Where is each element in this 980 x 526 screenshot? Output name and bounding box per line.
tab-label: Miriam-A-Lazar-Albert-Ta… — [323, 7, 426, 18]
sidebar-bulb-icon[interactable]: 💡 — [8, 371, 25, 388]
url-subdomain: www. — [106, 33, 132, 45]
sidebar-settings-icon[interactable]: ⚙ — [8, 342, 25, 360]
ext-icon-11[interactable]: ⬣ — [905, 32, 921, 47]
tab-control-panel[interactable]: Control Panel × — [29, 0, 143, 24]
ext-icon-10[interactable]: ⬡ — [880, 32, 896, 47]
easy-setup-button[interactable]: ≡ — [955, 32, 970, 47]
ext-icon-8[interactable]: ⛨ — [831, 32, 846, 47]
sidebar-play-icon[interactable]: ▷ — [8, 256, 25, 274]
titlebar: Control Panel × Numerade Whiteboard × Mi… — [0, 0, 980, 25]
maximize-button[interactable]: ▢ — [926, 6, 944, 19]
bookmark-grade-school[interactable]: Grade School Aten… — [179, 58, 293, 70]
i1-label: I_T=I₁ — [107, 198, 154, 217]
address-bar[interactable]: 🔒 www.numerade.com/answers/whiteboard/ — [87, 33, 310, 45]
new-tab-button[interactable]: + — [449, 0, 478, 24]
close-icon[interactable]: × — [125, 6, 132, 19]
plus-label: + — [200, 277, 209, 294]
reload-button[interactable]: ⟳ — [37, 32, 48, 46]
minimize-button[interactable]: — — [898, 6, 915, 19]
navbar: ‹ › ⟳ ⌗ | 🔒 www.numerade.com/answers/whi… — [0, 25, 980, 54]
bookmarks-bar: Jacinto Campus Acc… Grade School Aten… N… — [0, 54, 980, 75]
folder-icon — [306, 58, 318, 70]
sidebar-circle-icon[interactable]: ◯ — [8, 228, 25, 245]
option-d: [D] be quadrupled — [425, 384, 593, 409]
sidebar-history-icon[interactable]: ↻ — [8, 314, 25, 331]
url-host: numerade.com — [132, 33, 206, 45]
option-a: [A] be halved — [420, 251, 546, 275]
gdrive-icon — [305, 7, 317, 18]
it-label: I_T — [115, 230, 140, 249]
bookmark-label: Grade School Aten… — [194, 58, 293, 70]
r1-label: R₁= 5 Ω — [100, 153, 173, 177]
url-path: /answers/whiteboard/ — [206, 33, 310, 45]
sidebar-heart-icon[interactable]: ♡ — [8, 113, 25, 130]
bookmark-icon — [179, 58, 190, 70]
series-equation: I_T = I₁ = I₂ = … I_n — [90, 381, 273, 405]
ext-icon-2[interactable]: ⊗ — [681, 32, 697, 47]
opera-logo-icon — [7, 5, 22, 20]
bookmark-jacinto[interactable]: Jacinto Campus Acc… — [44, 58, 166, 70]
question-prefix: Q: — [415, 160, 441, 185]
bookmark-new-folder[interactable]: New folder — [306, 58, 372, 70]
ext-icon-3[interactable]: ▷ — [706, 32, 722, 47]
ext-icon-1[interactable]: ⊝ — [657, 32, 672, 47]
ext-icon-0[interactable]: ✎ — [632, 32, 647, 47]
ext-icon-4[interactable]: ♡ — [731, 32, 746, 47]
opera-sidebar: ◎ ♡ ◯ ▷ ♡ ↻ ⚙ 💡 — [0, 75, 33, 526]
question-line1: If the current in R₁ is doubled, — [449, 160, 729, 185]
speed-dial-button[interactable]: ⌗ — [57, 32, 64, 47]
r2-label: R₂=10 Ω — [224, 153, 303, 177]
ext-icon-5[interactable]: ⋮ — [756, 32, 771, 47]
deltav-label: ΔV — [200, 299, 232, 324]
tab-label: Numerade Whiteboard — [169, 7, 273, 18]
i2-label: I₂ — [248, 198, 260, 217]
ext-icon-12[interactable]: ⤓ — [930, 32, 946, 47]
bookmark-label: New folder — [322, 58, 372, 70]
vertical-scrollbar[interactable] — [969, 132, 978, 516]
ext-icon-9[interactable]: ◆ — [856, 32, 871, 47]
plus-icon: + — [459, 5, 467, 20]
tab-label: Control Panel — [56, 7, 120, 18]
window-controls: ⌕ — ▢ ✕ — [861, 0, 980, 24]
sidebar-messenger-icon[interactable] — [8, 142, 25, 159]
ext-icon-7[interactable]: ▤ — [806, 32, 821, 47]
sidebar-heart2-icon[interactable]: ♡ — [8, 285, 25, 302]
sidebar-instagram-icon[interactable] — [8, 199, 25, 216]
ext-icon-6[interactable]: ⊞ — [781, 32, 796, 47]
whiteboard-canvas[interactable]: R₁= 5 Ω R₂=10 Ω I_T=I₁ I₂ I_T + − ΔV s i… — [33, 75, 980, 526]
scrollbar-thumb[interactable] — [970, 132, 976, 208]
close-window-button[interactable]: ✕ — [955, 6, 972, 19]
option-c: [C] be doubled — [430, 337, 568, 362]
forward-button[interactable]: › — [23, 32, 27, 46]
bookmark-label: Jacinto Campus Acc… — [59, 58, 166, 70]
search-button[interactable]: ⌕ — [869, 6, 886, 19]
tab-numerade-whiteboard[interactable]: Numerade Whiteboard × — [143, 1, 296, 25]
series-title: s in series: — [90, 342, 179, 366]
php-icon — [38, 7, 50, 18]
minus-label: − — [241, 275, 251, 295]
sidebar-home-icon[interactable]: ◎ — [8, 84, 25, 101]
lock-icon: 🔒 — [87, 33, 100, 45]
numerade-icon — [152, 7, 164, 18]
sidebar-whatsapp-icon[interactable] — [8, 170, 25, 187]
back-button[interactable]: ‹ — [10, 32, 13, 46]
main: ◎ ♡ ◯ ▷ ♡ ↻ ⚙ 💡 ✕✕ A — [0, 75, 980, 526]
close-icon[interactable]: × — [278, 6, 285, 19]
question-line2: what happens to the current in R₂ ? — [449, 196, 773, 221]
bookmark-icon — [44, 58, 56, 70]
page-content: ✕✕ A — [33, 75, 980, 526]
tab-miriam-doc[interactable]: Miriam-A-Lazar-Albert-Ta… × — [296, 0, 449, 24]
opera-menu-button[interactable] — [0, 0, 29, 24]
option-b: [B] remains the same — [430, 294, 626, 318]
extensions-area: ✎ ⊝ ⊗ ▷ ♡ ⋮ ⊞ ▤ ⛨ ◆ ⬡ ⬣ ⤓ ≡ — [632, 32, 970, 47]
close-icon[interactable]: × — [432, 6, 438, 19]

------------------------------------------------------------

## EXERCISE DIRECTIONS
Search the listing for the string "Lazar". Copy each line where it turns up.

## TASK RESULT
tab-label: Miriam-A-Lazar-Albert-Ta… — [323, 7, 426, 18]
tab-miriam-doc[interactable]: Miriam-A-Lazar-Albert-Ta… × — [296, 0, 449, 24]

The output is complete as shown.